Librai: leggere premia

Per i librai indipendenti, promuovere la lettura è una sfida; ma solo per premiare i lettori più fedeli. Questo il senso dell’Italian Book Challenge, come ci racconta Serena Casini.

librai

Che cos’è l’Italian Book Challenge: da chi nasce l’idea? Per quali motivi? Quanti sono i partecipanti?

L’idea dell’Italian Book Challenge – con il quale le librerie indipendenti che aderiscono premieranno i loro lettori più fedeli – nasce alla Libreria Volante di Lecco. Andrea – il mio compagno e libraio – e io stavamo cercando un gioco che coinvolgesse i nostri lettori per tutto l’anno. Un’amica lettrice ci fa conoscere le Reading Challenge che vanno forte all’estero: farne una versione italiana è stato un attimo, ma l’idea era troppo forte per tenerla per noi. Tramite una chat di Fb ho condiviso il progetto con alcuni librai indipendenti e grazie all’entusiasmo di Ludovica della libreria Le notti bianche di Vigevano e Fabrizio della Modus vivendi di Palermo, il gioco ha contagiato inizialmente 35 librerie. A tutti subito è piaciuta l’idea di fare rete: noi piccoli e piccolissimi dietro un’idea unica, un progetto comune. Associazioni, no, a meno che una chat di Fb non possa essere definita tale!

Tempo fa intervistammo Filippo Nicosia che con il suo Pianissimo portava in giro per la Sicilia una vera e propria libreria; voi invece parlate di challenge e stabilite delle tempistiche definite. Cosa stimola di più alla lettura, concedere tempo o proporre una competizione?

Quella di Filippo era un’idea grandiosa: portare libri di case editrici indipendenti là dove non arriverebbero mai. Allargare la lettura e diffonderla. L’idea nostra procede in modo diverso, ma possiamo dire che la lettura è come l’intelligenza delle persone, ha mille sfaccettature diverse: concedere tempo e far conoscere danno ottimi frutti, ma anche mettere un pizzico di brivido e giocare. Il gioco è una delle prime forme di rapporto umano che conosciamo e siamo convinti che giocare sia essenziale per il nostro sviluppo come persone in qualsiasi età e momento della vita. Quindi Italian Book Challenge!

Qual è il valore di una libreria indipendente, oggi?

Posso parlare solo per la mia esperienza, ancora breve perché abbiamo aperto la nostra libreria solamente a giugno del 2015. Una libreria indipendente è roccaforte di pensiero: non c’è nessuno se non il libraio a selezionare i libri proposti, che sceglie e propone secondo l’intuizione e la cultura personale. Il pensiero del libraio quindi si riflette su quello che i lettori incontrano entrando nella sua libreria. Libreria indipendente è ascolto verso chi entra e pone domande e dà suggerimenti.

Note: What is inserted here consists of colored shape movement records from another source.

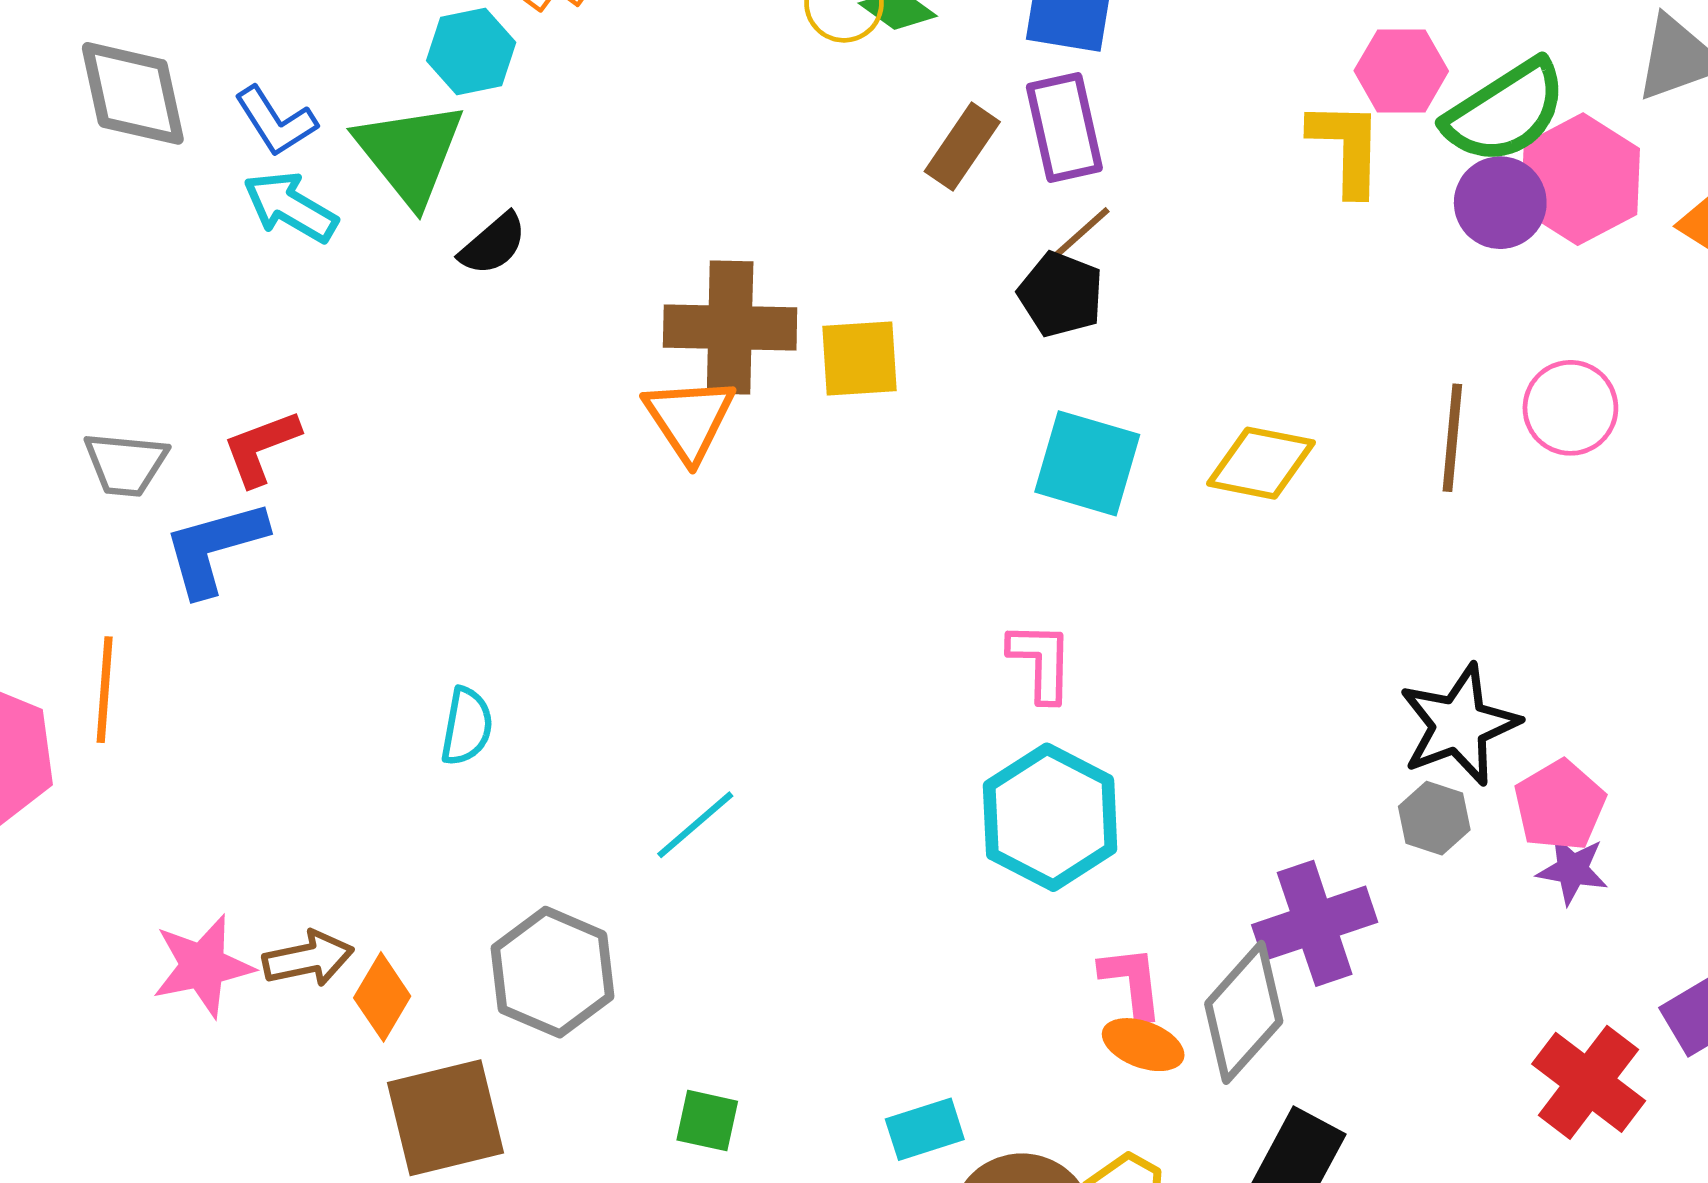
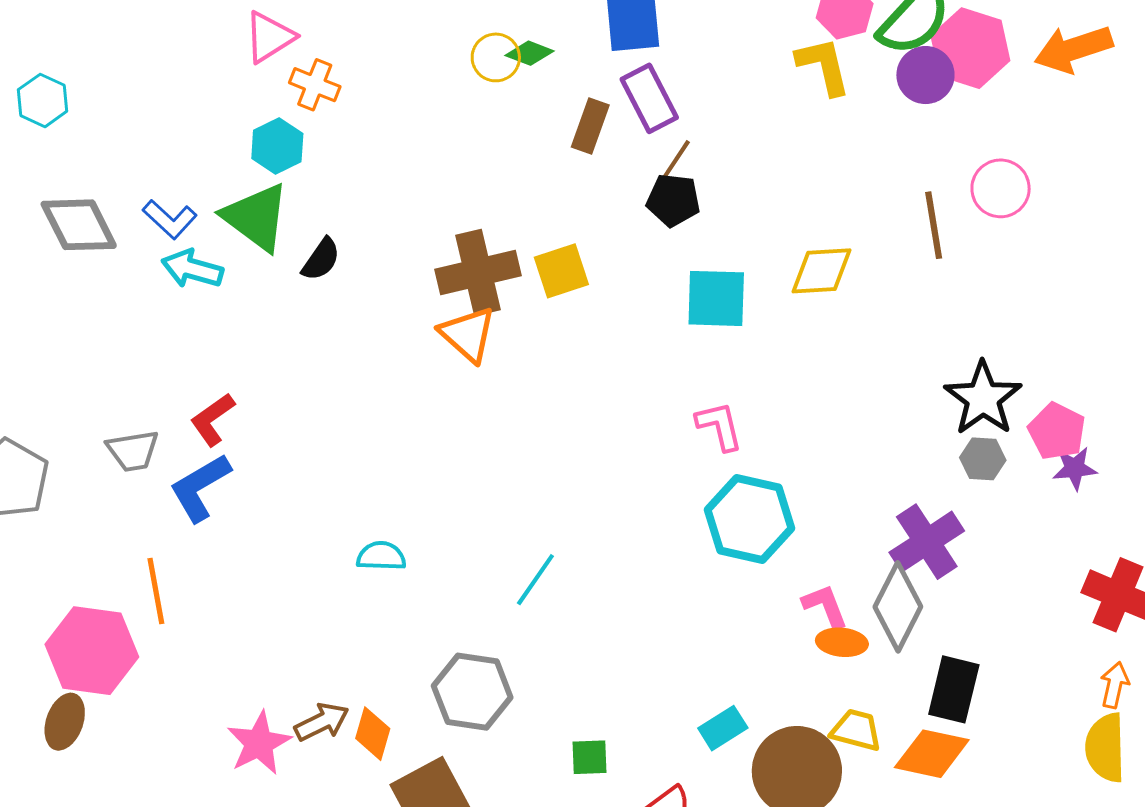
cyan semicircle: (467, 726) -> (381, 556), turned -84

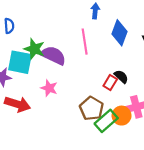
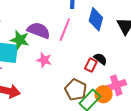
pink line: (85, 42) -> (65, 30), turned 35
purple semicircle: (53, 55) -> (39, 30), moved
pink star: (49, 88) -> (44, 60), moved

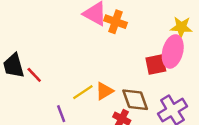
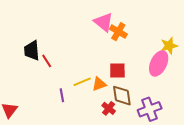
yellow star: (181, 27) -> (169, 46), turned -30
red square: (156, 65) -> (117, 71), moved

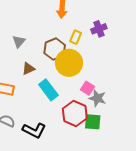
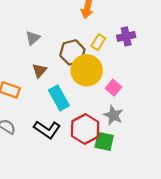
brown triangle: (28, 69) -> (39, 70), turned -32
pink square: (87, 88) -> (113, 88), moved
black L-shape: (34, 130) -> (47, 130), moved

Cosa pensate, tu e i tuoi colleghi, dell’eBook: ci sono dei pregiudizi contro un libro che non c’è bisogno di andare in libreria a comprare, secondo te?

Non so cosa pensino i colleghi degli eBook: noi tutto il bene del mondo, tant’è che li vendiamo. Ma sono i lettori stessi che non ce li chiedono, se non per motivi di vista: quasi nessuno preferisce il reader alla carta. Non sono certo gli ebook a togliere potenziali vendite alle librerie fisiche, colossi come Amazon attraggono ben oltre l’ebook.

Foto: cristian – the old curiosity shop (Creative Commons).

libraiSerena Casini (@SerenaCasini) – Ama i libri da quando era bambina, e quando è diventata grande ne ha fatto un mestiere: editor, redattrice e libraia. In libreria ci lavora la prima volta nel 2002, mentre studiava a Firenze. Ha continuato a Roma, poi, chiedendosi “chissà cosa succede in casa editrice” è riuscita a vederne bene una da dentro: il Saggiatore a Milano. Lì è rimasta per sei anni, redattrice prima, poi editor. Nell’estate 2013 ha accompagnato Pianissimo e Filippo Nicosia in giro per la Sicilia, facendo la libraia ambulante insieme a Maura Romeo e Mauro Maraschi, un’avventura di cui porta chiari i segni. Quindi una nuova casa editrice, Chiarelettere, oltre un anno di nuove sfide. Fino a quando il vecchio mestiere è tornato a bussare alla sua porta: nel marzo 2015 ha visto un Punto Einaudi in chiusura a Lecco (perché da Milano si era trasferita lì) e ha deciso di riaprirlo con il supporto del suo compagno, Andrea. Perché non le basta dire che la cultura deve essere difesa, lei ha deciso si metterci del suo. Ogni giorno (tranne il lunedì).